TASK INSTRUCTIONS:
Among the lines below, take the one holding "передает информацию RSMI, так", the one holding "предложены способ широковещательной", and all lines between them. Set them down exactly.

[[ GIVEN RECORDS open ]]

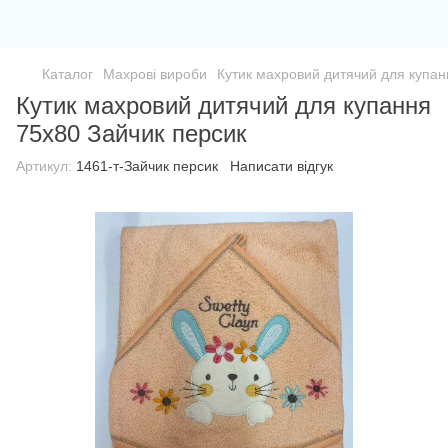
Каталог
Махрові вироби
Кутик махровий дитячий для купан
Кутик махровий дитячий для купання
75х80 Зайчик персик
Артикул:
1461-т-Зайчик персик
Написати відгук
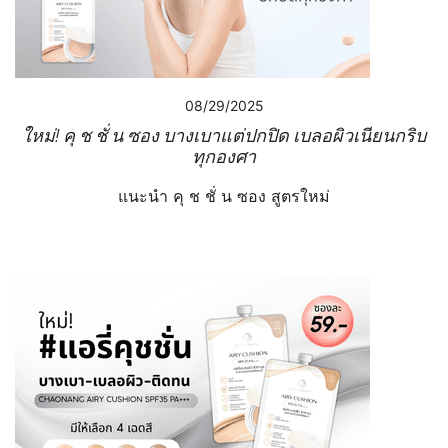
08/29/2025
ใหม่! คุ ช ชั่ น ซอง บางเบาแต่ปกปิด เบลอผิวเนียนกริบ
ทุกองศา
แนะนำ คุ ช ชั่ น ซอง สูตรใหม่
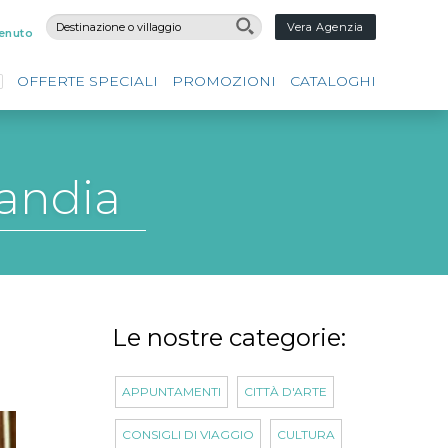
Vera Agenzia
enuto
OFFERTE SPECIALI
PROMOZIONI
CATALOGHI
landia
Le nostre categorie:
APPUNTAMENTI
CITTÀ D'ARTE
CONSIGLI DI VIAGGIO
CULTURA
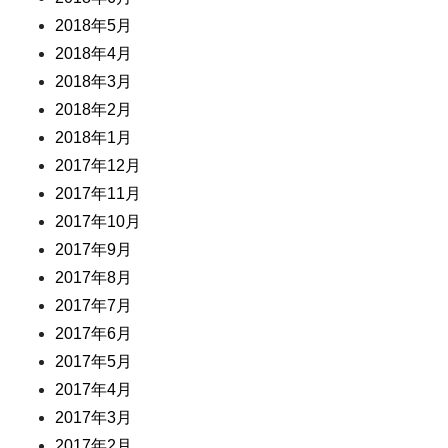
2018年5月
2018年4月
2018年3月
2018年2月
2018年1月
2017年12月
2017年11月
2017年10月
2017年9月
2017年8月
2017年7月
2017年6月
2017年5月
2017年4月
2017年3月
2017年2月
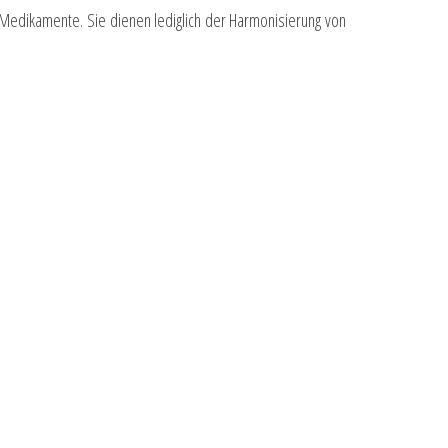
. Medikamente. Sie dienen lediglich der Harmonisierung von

[[ GIVEN RECORDS closed ]]
[[ GIVEN RECORDS open ]]

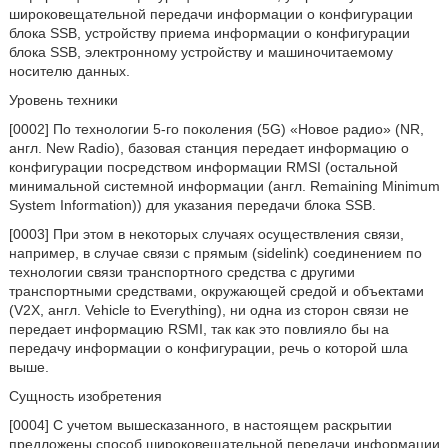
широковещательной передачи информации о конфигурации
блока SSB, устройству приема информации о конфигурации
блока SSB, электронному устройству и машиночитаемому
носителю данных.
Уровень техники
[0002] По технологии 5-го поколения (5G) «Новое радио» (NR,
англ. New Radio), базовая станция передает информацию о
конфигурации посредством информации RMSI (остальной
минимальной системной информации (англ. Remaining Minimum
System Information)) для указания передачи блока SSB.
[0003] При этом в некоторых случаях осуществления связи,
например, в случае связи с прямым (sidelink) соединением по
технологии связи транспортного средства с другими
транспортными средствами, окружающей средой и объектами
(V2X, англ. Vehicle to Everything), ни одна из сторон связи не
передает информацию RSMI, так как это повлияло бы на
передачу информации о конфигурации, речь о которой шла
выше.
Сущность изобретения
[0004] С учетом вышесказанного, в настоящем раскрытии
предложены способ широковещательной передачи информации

[[ GIVEN RECORDS closed ]]

SOLVED PROBLEM:
передает информацию RSMI, так как это повлияло бы на
передачу информации о конфигурации, речь о которой шла
выше.
Сущность изобретения
[0004] С учетом вышесказанного, в настоящем раскрытии
предложены способ широковещательной передачи информации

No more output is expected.